El mozo se tragó las ganas de fruncir el ceño y recordó que había leído los sobres sellados en la cocina. —De un criadero en el río Limay. —Como si eso fuera a ilustrarla.

Pero ella esbozó una sonrisa radiante y asintió ante la mirada interrogante del hombre. —Eso es cerca de mi pueblo —dijo.

—Entonces escoge tú el plato —terció el hombre.

—Trucha en salsa blanca al roquefort —le pidió la mujer al mozo, volviendo a sonreír entre los lirios. Y su expresión avisaba que si no tenían ese plato, esa noche lo tendrían. Miró de nuevo al hombre—. ¿Vino blanco?

—Buena idea. ¿Conoces alguna de estas marcas?

Otra vez, la mujer ni siquiera miró la carta. Y el mozo supo que si pedía una marca que no tenían, ella esperaba que recorriera la ciudad hasta encontrarle una botella.

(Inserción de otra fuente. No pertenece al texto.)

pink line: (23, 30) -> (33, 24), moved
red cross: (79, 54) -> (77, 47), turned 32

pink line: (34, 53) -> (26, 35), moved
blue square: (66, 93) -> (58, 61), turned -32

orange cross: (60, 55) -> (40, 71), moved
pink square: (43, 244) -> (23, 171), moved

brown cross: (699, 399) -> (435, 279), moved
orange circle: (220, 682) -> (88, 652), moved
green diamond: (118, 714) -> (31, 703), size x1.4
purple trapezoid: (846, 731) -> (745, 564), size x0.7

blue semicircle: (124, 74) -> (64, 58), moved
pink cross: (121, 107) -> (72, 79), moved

—¿Trabajan Bodegas del Fin del Mundo?

El mozo ocultó un suspiro de alivio y asintió.

—Un Reserva Chardonnay, por favor. En un balde con hielo.

—¿Les puedo ofrecer algo más?

—¿Quieres alguna otra cosa, Stu?

La expresión del hombre dejó claro que lo único que quería era a ella.

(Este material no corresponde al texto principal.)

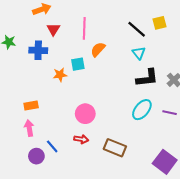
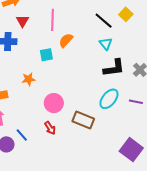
yellow square: (159, 23) -> (126, 14), turned -32
orange star: (60, 75) -> (29, 79), moved
red arrow: (81, 139) -> (50, 128), turned 48
brown rectangle: (115, 148) -> (83, 120), moved

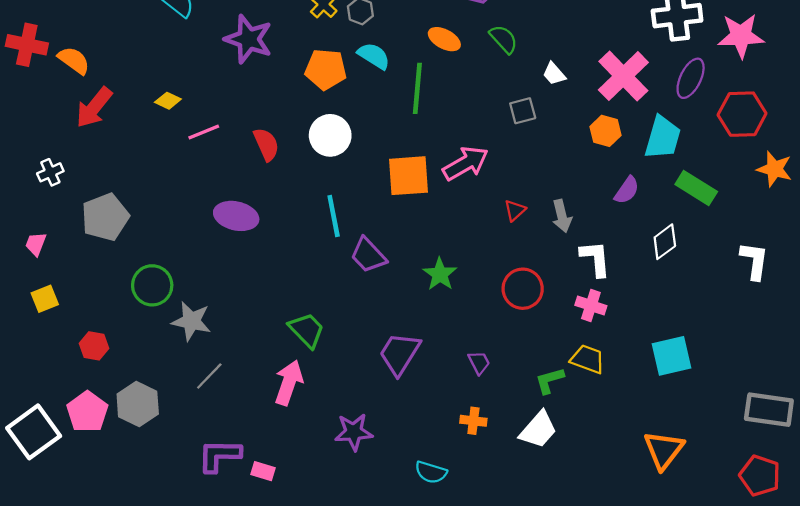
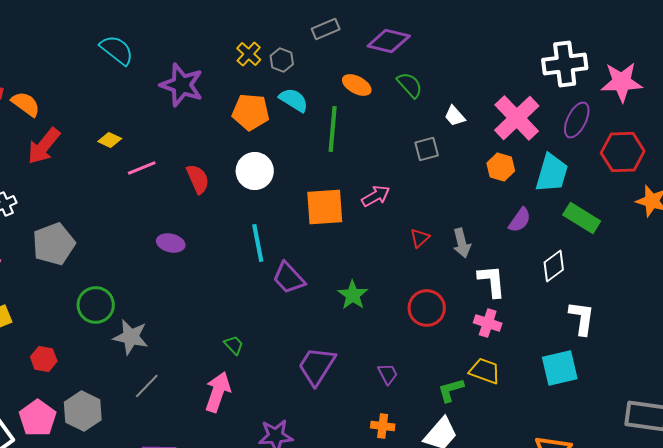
pink arrow: (466, 163) -> (376, 196), size x0.7
purple ellipse: (236, 216) -> (171, 243), size x0.7
white L-shape: (754, 261) -> (582, 318), moved
green trapezoid: (307, 330) -> (234, 345), size x0.6

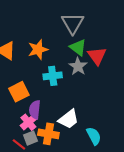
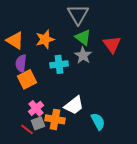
red triangle: (97, 56) -> (112, 44), moved
purple semicircle: (35, 110) -> (21, 63), moved

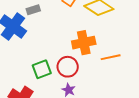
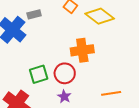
orange line: (111, 57) -> (111, 93), moved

—Con eso estamos bien, gracias.

El hombre tomó las dos cartas y se las devolvió al mozo. Sus ojos regresaron a la mujer, y su expresión indicaba a las claras que habría comido vidrio molido en salsa de arsénico si ella lo hubiera sugerido. Porque también era evidente que ella jamás haría algo así.

El mozo se alejó de la mesa con un suspiro de sana envidia.